Lui ha una fede incrollabile verso la Natura una fede che Noi abbiamo perso ma che Cimino, in tutto il suo cinema ha mostrato in netta superiorità rispetto all’uomo. I campi lunghi e lunghissimi di in cui si perde l’orizzonte che fanno sfondo alle vicende de Una calibro 20 per lo Specialista (1974), I cancelli del Cielo, o Ore disperate (1990) sono un chiaro messaggio di come le vicende umane, sono minuscole, piccolissime rispetto alla vastità del mondo che le circonda, di quella Natura che si dissocia, che fa sparire tutto in un polverone. I suoi personaggi si perdono nel paesaggio, spesso tornando a essere parte di esso, cercando salvezza e purificazione dal male fisico e dalle colpe nell’acqua. Aveva capito per primo l’importanza della Natura nel cinema di Cimino Mike Vronsky/Robert De Niro ne Il cacciatore durante una battuta di caccia, quando deciderà d’abbassare il fucile di fronte alla preda.
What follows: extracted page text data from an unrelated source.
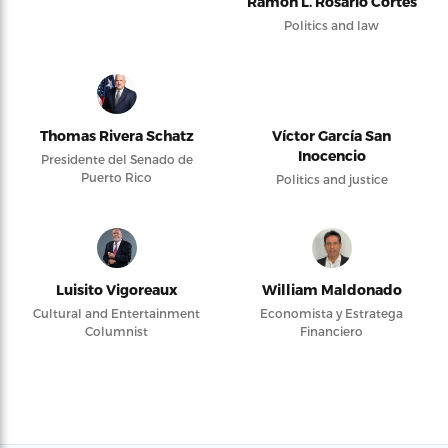
Ramón L. Rosario Cortés
Politics and law
Thomas Rivera Schatz
Víctor García San
Inocencio
Presidente del Senado de
Puerto Rico
Politics and justice
Luisito Vigoreaux
William Maldonado
Cultural and Entertainment
Economista y Estratega
Columnist
Financiero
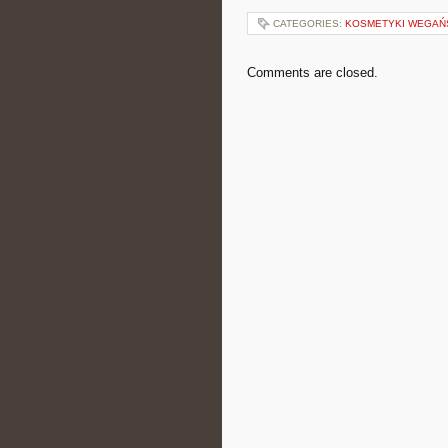
CATEGORIES:
KOSMETYKI WEGAŃ
Comments are closed.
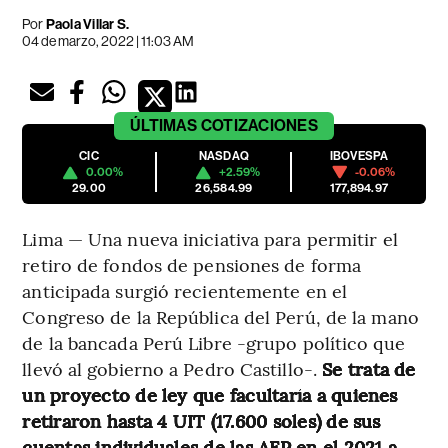
Por
Paola Villar S.
04 de marzo, 2022 | 11:03 AM
ÚLTIMAS
COTIZACIONES
CIC
NASDAQ
IBOVESPA
0.00%
+2.59%
-0.06%
29.00
26,584.99
177,894.97
Lima — Una nueva iniciativa para permitir el
retiro de fondos de pensiones de forma
anticipada surgió recientemente en el
Congreso de la República del Perú, de la mano
de la bancada Perú Libre -grupo político que
llevó al gobierno a Pedro Castillo-.
Se trata de
un proyecto de ley que facultaría a quienes
retiraron hasta 4 UIT (17.600 soles) de sus
cuentas individuales de las AFP en el 2021 a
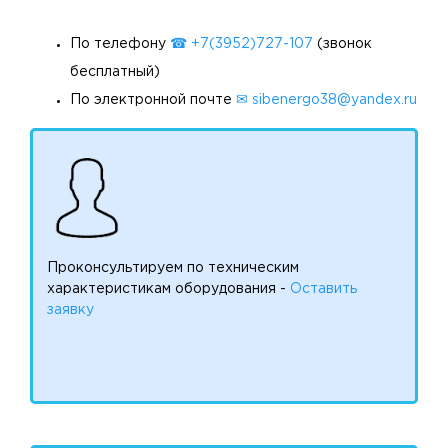
По телефону
☎ +7(3952)727-107
(звонок
бесплатный)
По электронной почте
✉ sibenergo38@yandex.ru
Проконсультируем по техническим
характеристикам оборудования -
Оставить
заявку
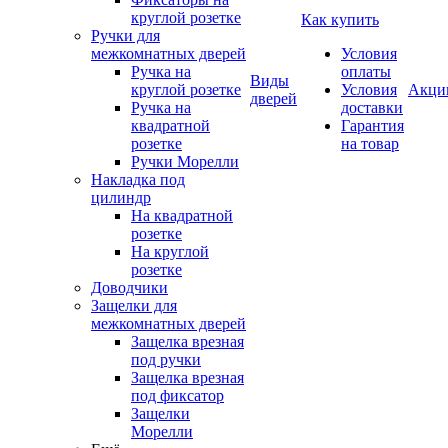
круглой розетке
Как купить
Ручки для
межкомнатных дверей
Условия
Ручка на
оплаты
Виды
круглой розетке
Условия
Акци
дверей
Ручка на
доставки
квадратной
Гарантия
розетке
на товар
Ручки Морелли
Накладка под
цилиндр
На квадратной
розетке
На круглой
розетке
Доводчики
Защелки для
межкомнатных дверей
Защелка врезная
под ручки
Защелка врезная
под фиксатор
Защелки
Морелли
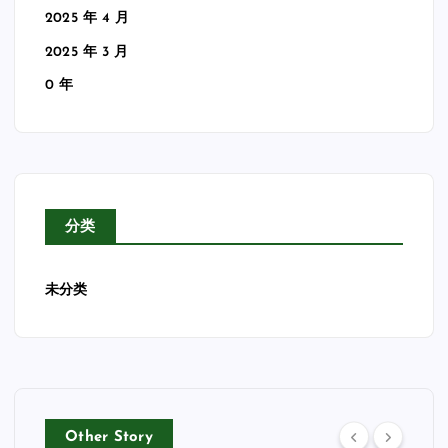
2025 年 4 月
2025 年 3 月
0 年
分类
未分类
Other Story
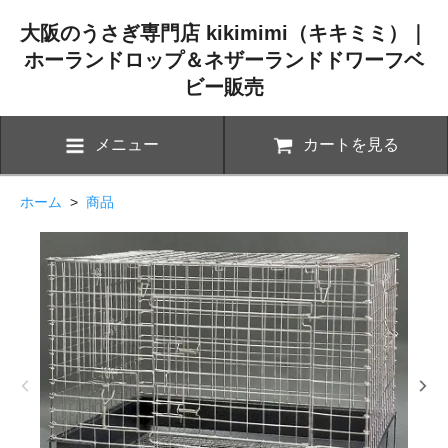
大阪のうさぎ専門店 kikimimi（キキミミ）｜
ホーランドロップ＆ネザーランドドワーフベ
ビー販売
メニュー
カートを見る
ホーム
>
商品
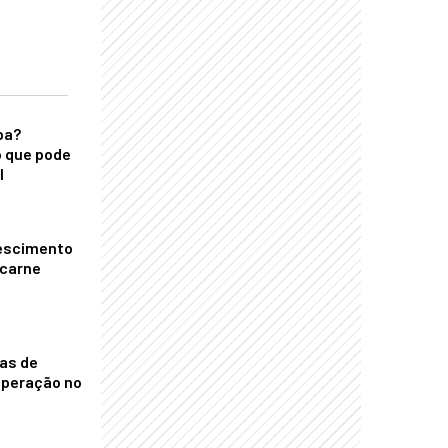
ba?
 que pode
l
escimento
 carne
nas de
operação no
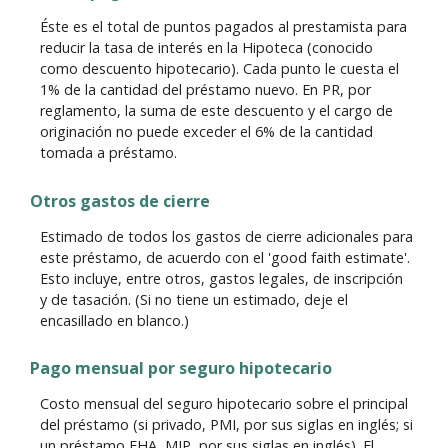
Éste es el total de puntos pagados al prestamista para
reducir la tasa de interés en la Hipoteca (conocido
como descuento hipotecario). Cada punto le cuesta el
1% de la cantidad del préstamo nuevo. En PR, por
reglamento, la suma de este descuento y el cargo de
originación no puede exceder el 6% de la cantidad
tomada a préstamo.
Otros gastos de cierre
Estimado de todos los gastos de cierre adicionales para
este préstamo, de acuerdo con el 'good faith estimate'.
Esto incluye, entre otros, gastos legales, de inscripción
y de tasación. (Si no tiene un estimado, deje el
encasillado en blanco.)
Pago mensual por seguro hipotecario
Costo mensual del seguro hipotecario sobre el principal
del préstamo (si privado, PMI, por sus siglas en inglés; si
un préstamo FHA, MIP, por sus siglas en inglés). El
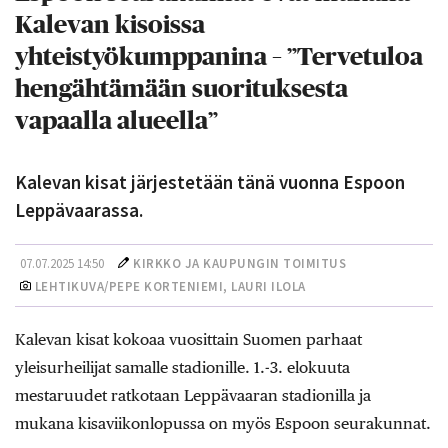
Kalevan kisoissa
yhteistyökumppanina – ”Tervetuloa
hengähtämään suorituksesta
vapaalla alueella”
Kalevan kisat järjestetään tänä vuonna Espoon
Leppävaarassa.
07.07.2025 14:50
KIRKKO JA KAUPUNGIN TOIMITUS
LEHTIKUVA/PEPE KORTENIEMI, LAURI ILOLA
Kalevan kisat kokoaa vuosittain Suomen parhaat
yleisurheilijat samalle stadionille. 1.-3. elokuuta
mestaruudet ratkotaan Leppävaaran stadionilla ja
mukana kisaviikonlopussa on myös Espoon seurakunnat.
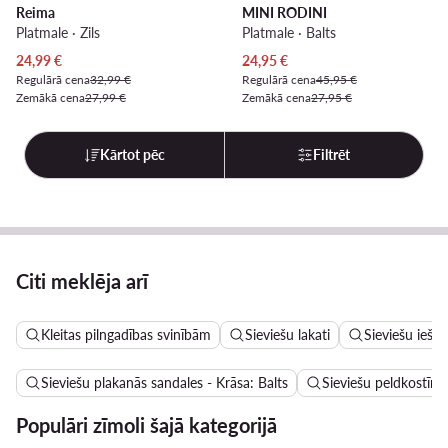
Reima
MINI RODINI
Platmale · Zils
Platmale · Balts
Pašreizējā cena
Pašreizējā cena
24,99
€
24,95
€
Regulārā cena
32,99 €
Regulārā cena
45,95 €
Zemākā cena
27,99 €
Zemākā cena
27,95 €
Kārtot pēc
Filtrēt
Citi meklēja arī
Kleitas pilngadības svinībām
Sieviešu lakati
Sieviešu iešļ
Sieviešu plakanās sandales - Krāsa: Balts
Sieviešu peldkostīmi
Populāri zīmoli šajā kategorijā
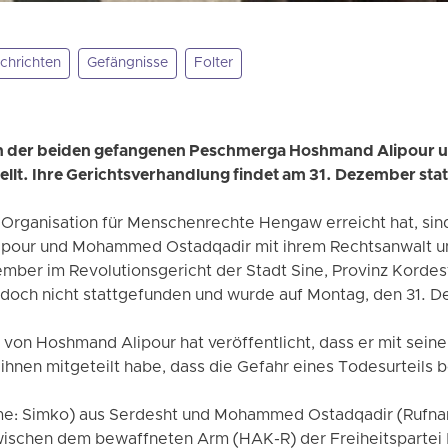
chrichten
Gefängnisse
Folter
en der beiden gefangenen Peschmerga Hoshmand Alipou
ellt. Ihre Gerichtsverhandlung findet am 31. Dezember stat
ie Organisation für Menschenrechte Hengaw erreicht hat, si
our und Mohammed Ostadqadir mit ihrem Rechtsanwalt und 
mber im Revolutionsgericht der Stadt Sine, Provinz Kordest
edoch nicht stattgefunden und wurde auf Montag, den 31. 
on Hoshmand Alipour hat veröffentlicht, dass er mit seiner
ihnen mitgeteilt habe, dass die Gefahr eines Todesurteils 
e: Simko) aus Serdesht und Mohammed Ostadqadir (Rufna
ischen dem bewaffneten Arm (HAK-R) der Freiheitspartei 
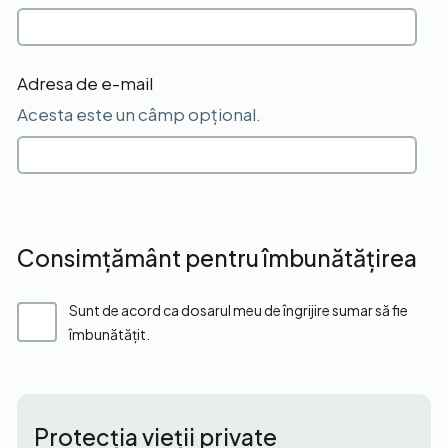
Adresa de e-mail
Acesta este un câmp opțional.
Consimțământ pentru îmbunătățirea
Sunt de acord ca dosarul meu de îngrijire sumar să fie
îmbunătățit.
Protecția vieții private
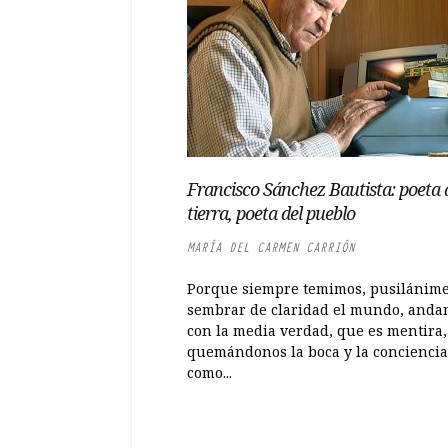
Francisco Sánchez Bautista: poeta 
tierra, poeta del pueblo
MARÍA DEL CARMEN CARRIÓN
Porque siempre temimos, pusilánime
sembrar de claridad el mundo, anda
con la media verdad, que es mentira,
quemándonos la boca y la conciencia
como...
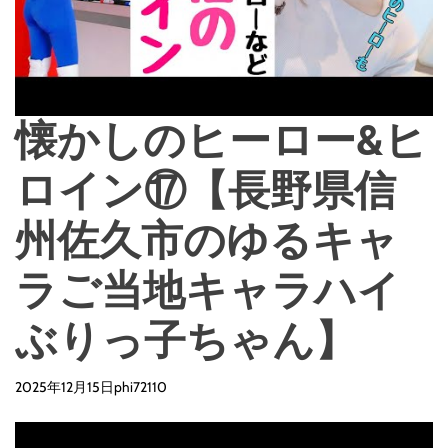
懐かしのヒーロー&ヒ
ロイン⑰【長野県信
州佐久市のゆるキャ
ラご当地キャラハイ
ぶりっ子ちゃん】
2025年12月15日
phi72110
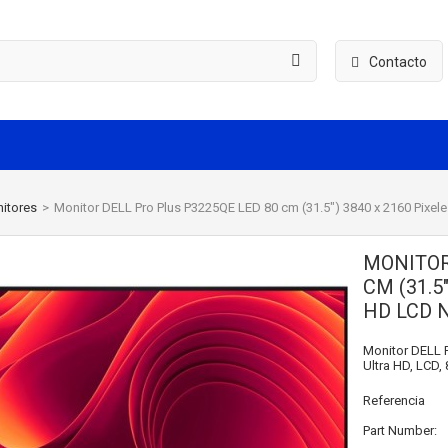
Contacto
itores
>
Monitor DELL Pro Plus P3225QE LED 80 cm (31.5") 3840 x 2160 Pixele
MONITOR
CM (31.5
HD LCD N
Monitor DELL P
Ultra HD, LCD, 
Referencia
Part Number:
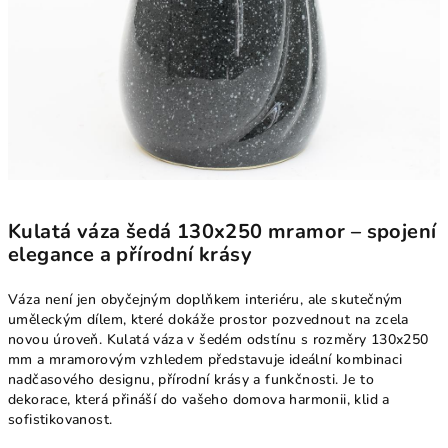
Kulatá váza šedá 130x250 mramor – spojení
elegance a přírodní krásy
Váza není jen obyčejným doplňkem interiéru, ale skutečným
uměleckým dílem, které dokáže prostor pozvednout na zcela
novou úroveň. Kulatá váza v šedém odstínu s rozměry 130x250
mm a mramorovým vzhledem představuje ideální kombinaci
nadčasového designu, přírodní krásy a funkčnosti. Je to
dekorace, která přináší do vašeho domova harmonii, klid a
sofistikovanost.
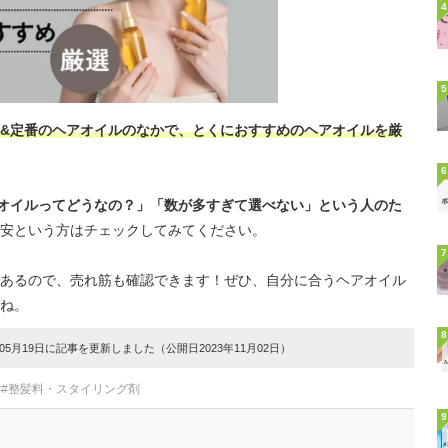
4
5
&定番のヘアオイルのなかで、とくにおすすめのヘアオイルを厳
6
アオイルってどうなの？」「数が多すぎて選べない」という人のた
安という方はチェックしてみてください。
7
あるので、売れ筋も確認できます！ぜひ、自分に合うヘアオイル
ね。
8
5月19日に記事を更新しました（公開日2023年11月02日）
##整髪料・スタイリング剤
9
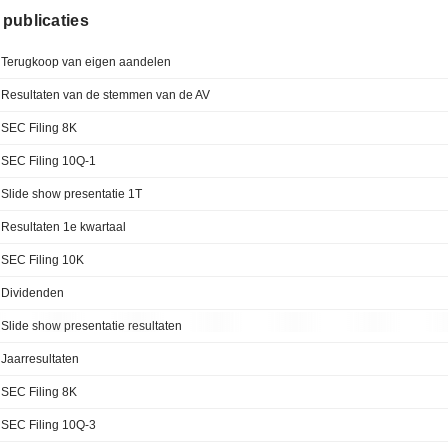
e publicaties
Terugkoop van eigen aandelen
Resultaten van de stemmen van de AV
SEC Filing 8K
SEC Filing 10Q-1
Slide show presentatie 1T
Resultaten 1e kwartaal
SEC Filing 10K
Dividenden
Slide show presentatie resultaten
Jaarresultaten
SEC Filing 8K
SEC Filing 10Q-3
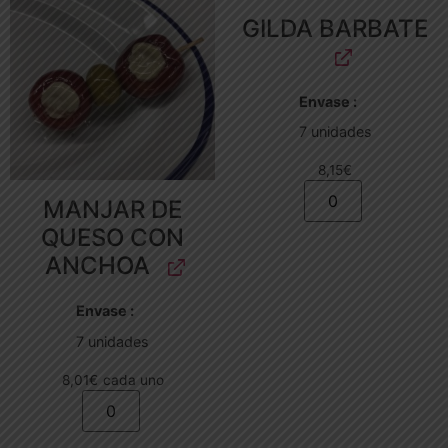
GILDA BARBATE
Envase
7 unidades
8,15
€
MANJAR DE
QUESO CON
ANCHOA
Envase
7 unidades
8,01
€
cada uno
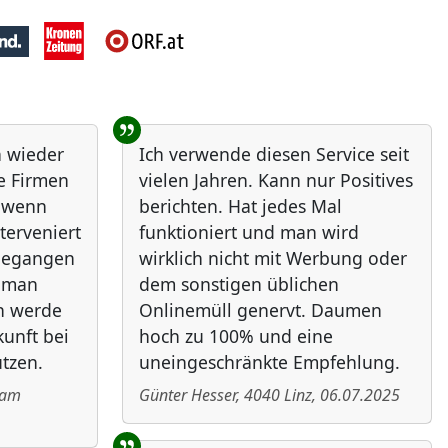
h wieder
Ich verwende diesen Service seit
ie Firmen
vielen Jahren. Kann nur Positives
, wenn
berichten. Hat jedes Mal
nterveniert
funktioniert und man wird
ngegangen
wirklich nicht mit Werbung oder
e man
dem sonstigen üblichen
ch werde
Onlinemüll genervt. Daumen
unft bei
hoch zu 100% und eine
tzen.
uneingeschränkte Empfehlung.
 am
Günter Hesser
,
4040
Linz
,
06.07.2025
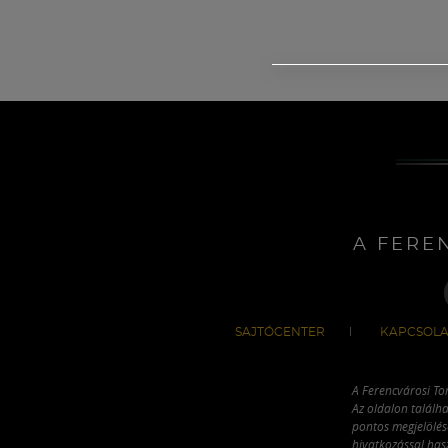
A FERE
SAJTÓCENTER
KAPCSOLA
A Ferencvárosi To
Az oldalon találha
pontos megjelölésé
hivatkozással has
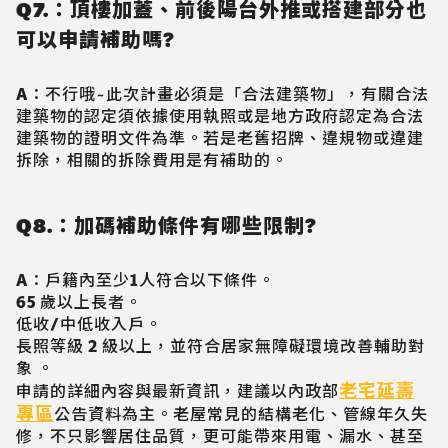
Q7.：頂樓加蓋、前後陽台外推或搭建部分也
可以申請補助嗎?
A：不行哦~此次計畫必須是「合法建築物」，有關合法
建築物的認定須依據使用執照或是地方政府認定為合法
建築物的證明文件為準。若是老舊招牌、違規物或違建
拆除，相關的拆除費用是有補助的。
Q8.：加碼補助條件有哪些限制?
A：戶籍內至少1人符合以下條件。
65 歲以上長者。
低收/中低收入戶。
長照等級 2 級以上，並符合居家無障礙環境改善輔助對
象 。
老宅延壽
申請的詳細內容與最新資訊，建議以內政部
專區
公告資料為主。老屋常見的結構老化、管線年久失
修，不只影響居住品質，更可能帶來用電、漏水、甚至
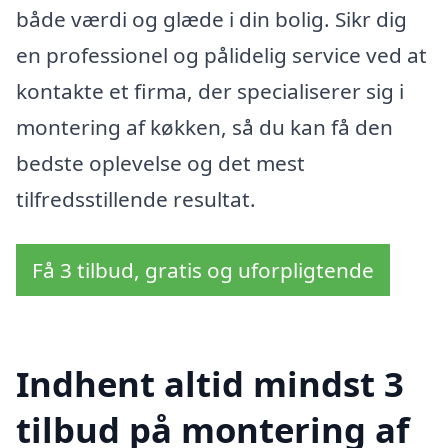
både værdi og glæde i din bolig. Sikr dig
en professionel og pålidelig service ved at
kontakte et firma, der specialiserer sig i
montering af køkken, så du kan få den
bedste oplevelse og det mest
tilfredsstillende resultat.
Få 3 tilbud, gratis og uforpligtende
Indhent altid mindst 3
tilbud på montering af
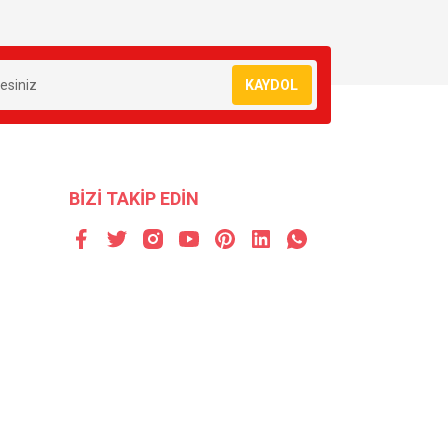
KAYDOL
BİZİ TAKİP EDİN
Scopo principe del viaggio di Verso il sole è, insomma, quello di spogliarsi dall’ipocrisia che avvolge l’Uomo all’interno della città, non permettendogli di rompere quella pellicola che lo fa entrare a contatto con la Natura. Probabilmente è questo il messaggio ultimo del cinema di Cimino, che per anni ha lottato per la genuinità del suo lavoro: ricercare la genuinità dentro se stessi per poter rientrare a contatto con qualcosa che si crede faccia solamente da sfondo ma nella quale si può ritornare, lasciarsi cullare e sentirsi nuovamente liberi.